Gawker yesterday posted the above picture of two men, taken at an anti-abortion rally on the anniversary of Roe v. Wade. As the post's author, Brian Moylan, snarks: "Grown men dressed as George Washington and Captain America are the last people who should be telling women what to do with their bodies." I agree with the sentiment, but I just want to make a note about who those folks are.
George Washington is actually James Renwick Manship who lives in Virginia and has written books about our first president. Captain America is a man from Fort Washington, Maryland, named James Griffin. The two met at an early Tea Party rally and see each other often at these gatherings. Manship participates out of a healthy desire to self-promote, and, from what I could tell from talking to him, Griffin really believes the Tea Party rhetoric. My notes don't hint at Griffin's occupation, but I have written down that Manship believes him to be a former Marine. Griffin believes that Obama is socialist, and wants to restore a love of God and country.

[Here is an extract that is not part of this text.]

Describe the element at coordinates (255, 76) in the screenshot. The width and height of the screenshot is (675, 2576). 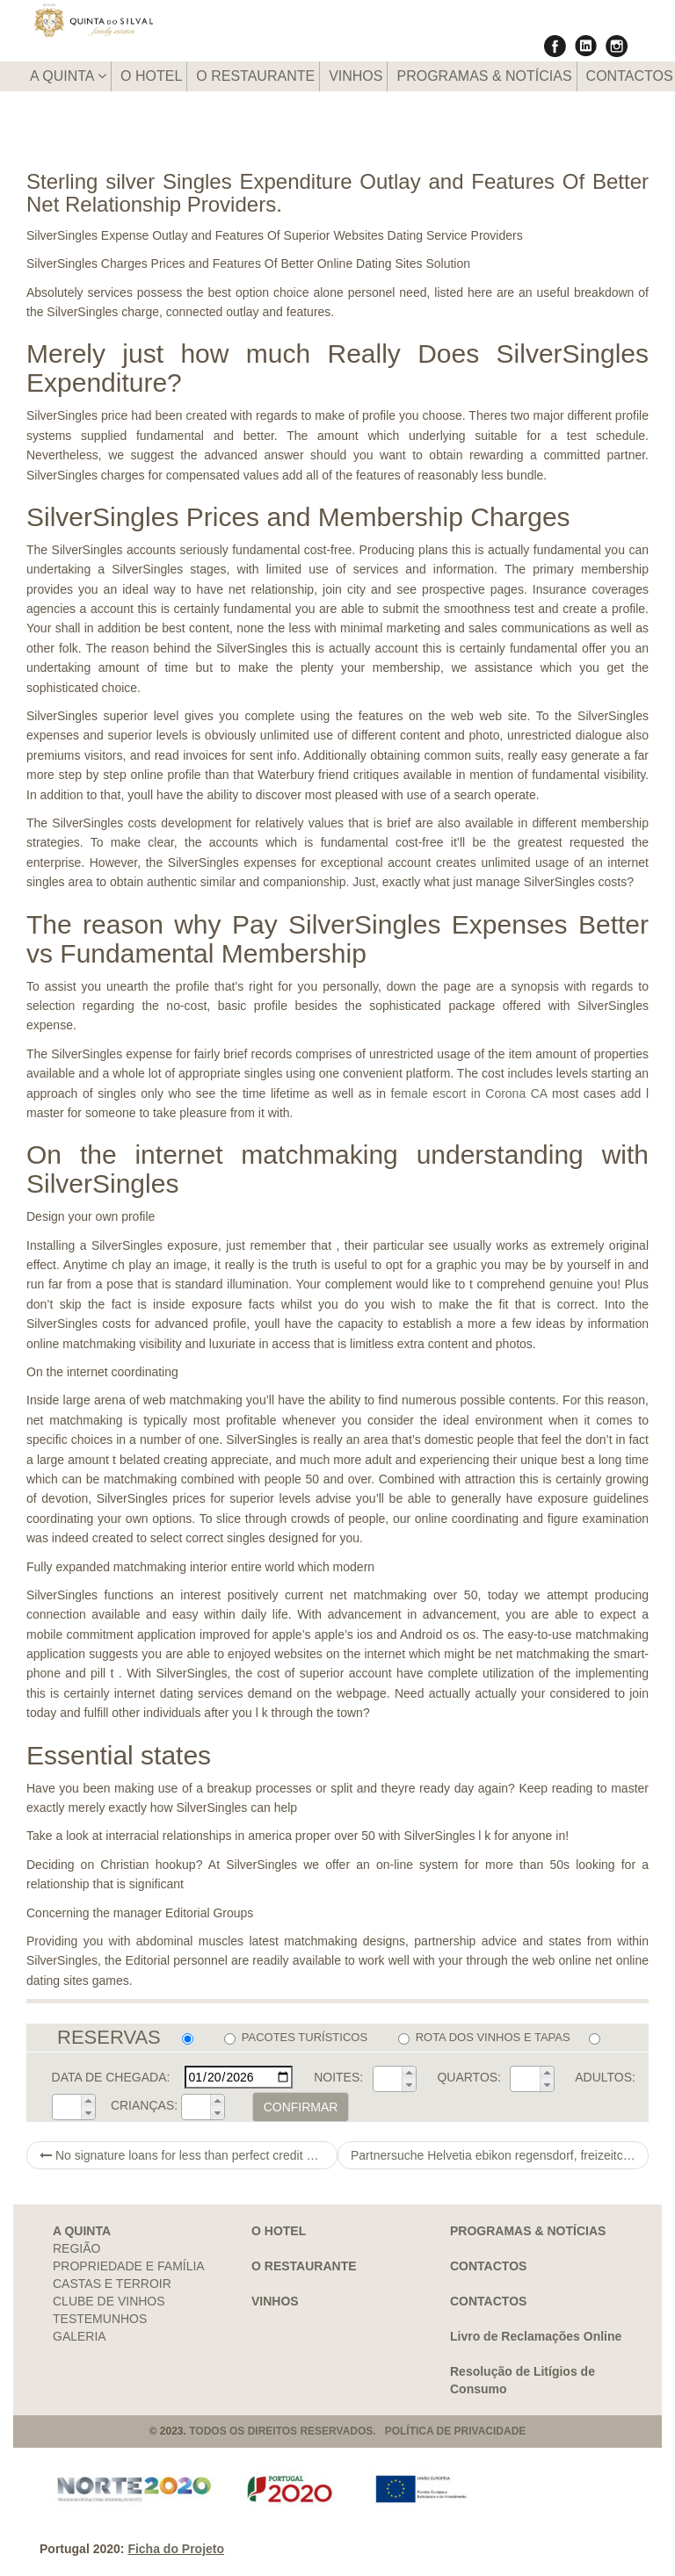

I bring this up because, though these men are everywhere, you don't often see pictures of them from Tea Party rallies. They are out of step with the majority of those who come sans patriotic costume, and a young Tea-Partier at an election-night event complained to me that she felt some members of the press were talking to them out of a desire to tell the flashiest, silliest, story. I largely agreed with her. It might be a tempting target, but there's nothing about making fun of those men that tells us anything about their politics, or ours. I know women who don't support abortion in any circumstances, even if the life of the mother is at stake, because they would gladly give their life to have a baby and feel every other woman should, too. That's the size of the rift between us, and it has nothing to do with a man trying to sell his George Washington books.